Exercise aim => Transcribe all data verbatim. Skip the pictures.

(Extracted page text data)
*** Begin section ***

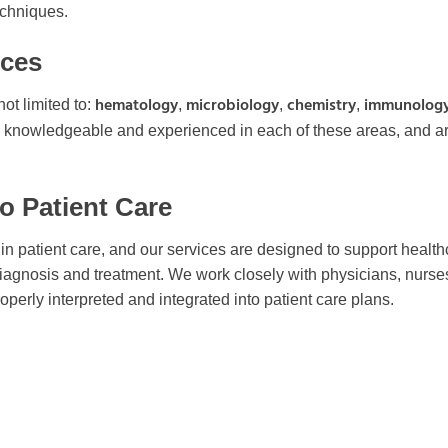
echniques.
ices
hematology
microbiology
chemistry
immunolog
ot limited to:
,
,
,
re knowledgeable and experienced in each of these areas, and a
to Patient Care
s in patient care, and our services are designed to support healt
iagnosis and treatment. We work closely with physicians, nurse
operly interpreted and integrated into patient care plans.
ata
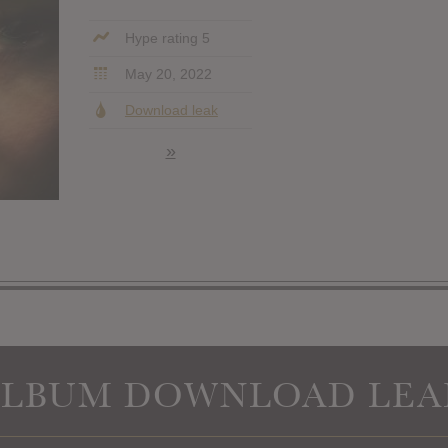
Hype rating 5
May 20, 2022
Download leak
»
ALBUM DOWNLOAD LEA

*** End section ***

Solution to the exercise =>
echniques.
ices
hematology
microbiology
chemistry
immunolog
ot limited to:
,
,
,
re knowledgeable and experienced in each of these areas, and a
to Patient Care
s in patient care, and our services are designed to support healt
iagnosis and treatment. We work closely with physicians, nurse
operly interpreted and integrated into patient care plans.
ata
Hype rating 5
May 20, 2022
Download leak
»
ALBUM DOWNLOAD LEA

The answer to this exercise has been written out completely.